The common denominator? Each finds that personal blend of the functional and the inspirational.
"Once people define a designated space to do their art, it's a very important step on their journey as an artist," says Linda Blinn, editor of the quarterly magazine Studios. "It says, 'I think of myself as an artist.'"
Some artists carve creative space out of closets, armoires, laundry rooms and mudrooms, says Blinn, while others hire designers to create elaborate studios.
"You have to decide what you're going to do there and what you love," says Jo Packham, editor of Where Women Create, a quarterly magazine in which women write about their own creative spaces.
"I love containers. I love little bottles, and everything has to be very organized," Packham says about her own Ogden, Utah, studio.
Moorea Hoffman, a San Clemente, Calif., kitchen designer and quilter who helps clients plan their studios, suggests asking these questions:
— How much work will be done sitting or standing? Table height needs to match the work. For those who need to stand at a table, for example, as with painting or cutting fabric, the tabletop needs to line up with the crafter's hip bone, Hoffman says, for optimal strength and agility.
— How messy will you get? Do you need a wet station and an area that's kept dry? Quilters like to keep their work area clean, while painters need somewhere to clean up.
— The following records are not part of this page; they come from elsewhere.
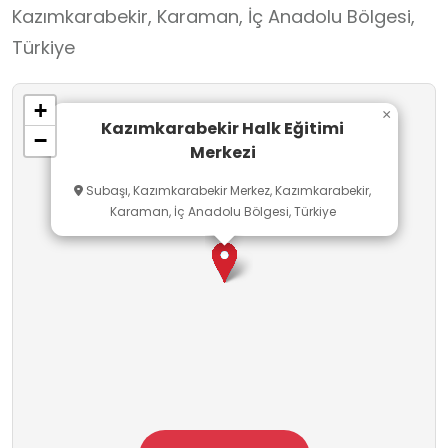
Kazımkarabekir, Karaman, İç Anadolu Bölgesi,
Türkiye
+
×
Kazımkarabekir Halk Eğitimi
−
Merkezi
Subaşı, Kazımkarabekir Merkez, Kazımkarabekir,
Karaman, İç Anadolu Bölgesi, Türkiye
— Is there natural light? Can you control the lighting? Have as bright a light as you can find, but put it on a dimmer switch. Task lighting, such as a table lamp on a swivel arm, also is helpful.
— Do your floors support - or hurt - you? Artists enjoy cleanable floors, such as tile and concrete, but these surfaces are hard on knees and backs. Think vinyl tiles. They come in patterns, some that resemble hardwood flooring, or carpet. If you already have a hard surface, use a gel kitchen mat at your primary workstation.
Packham thinks a good table and chair are essential.
"It wears on you to sit a long time," she explains.
The fun part in planning an art studio is instilling personality and inspiration, which can show up in how things are organized. "Some people can't look at disorder. Everything has to be behind closed doors," says Blinn. "Other people need to see everything they've got, so it has to be out."
Packham likes to see her supplies, storing them in see-through boxes, and glass jars and bottles.
"If it's in a box, for me, it's gone," she says.
Lee Meredith, a knit designer, stores yarns, threads and fabric openly in cubbyholes and hanging shoe organizers. Her supplies are accessible, but they also provide colorful inspiration in the small studio in her Portland, Ore., home.
"I love colors and I love to be able to see all my yarn," says Meredith. "I love to see what will inspire me that day."
Meredith's yarn cubbies are made from Trader Joe's coffee cans covered in contact paper, glued together in two rows, then attached to the wall above her work station. It's her most popular storage craft, she says, at her craft blog, Leethal.
"It's functional as an organizational tool, but it's really wall art," says Meredith. "It really stands out."
Mary Heebner, a Santa Barbara, Calif., mixed-media painter, prefers a soothing studio space. The walls are white, the better for showcasing her art. She works in quiet, enjoys breaks in nature, and needs a lot of floor and wall space. She'll start with a piece on the floor, then pin it to a nearby wall.
"I let the paint drizzle, use powdered pigments, mix paint directly on the surface of the paper," says Heebner. "Then something starts to coalesce."
Her favorite piece of furniture keeps her organized: a table configured from four filing cabinets — the kind that store maps — with a combined 40 narrow drawers that are stacked in two columns and topped with galvanized metal.
Heebner's studio may be seen in the fall issue of Studios magazine.
Other creative storage solutions in that issue: Store small stacks of fabric in a doll house, and larger fabric folds in a vintage toy box; sort paint brushes by size and type and store them bristles up in colorful planters; and use C-clamps to attach a wooden dowel or copper plumbing pipe to a shelving unit to hold spools of ribbon, tape and embellishments.
Creative storage ideas in the fall issue of Where Women Create: Store colorful spools of thread in lidded, glass jars; keep buttons, beads or small treasures in antique wooden trays; and hang beadwork pliers and other small tools from magnetic strips within reach.
Sometimes, having an art studio isn't enough. Brian Kasstle has several places in his Long Beach, Calif., home to make his art journals, but his favorite spot is at the garden patio table.
"I crank up my music and just spread out," Kasstle says. "I feel I am totally lost in my own world back there, and that works the best for me."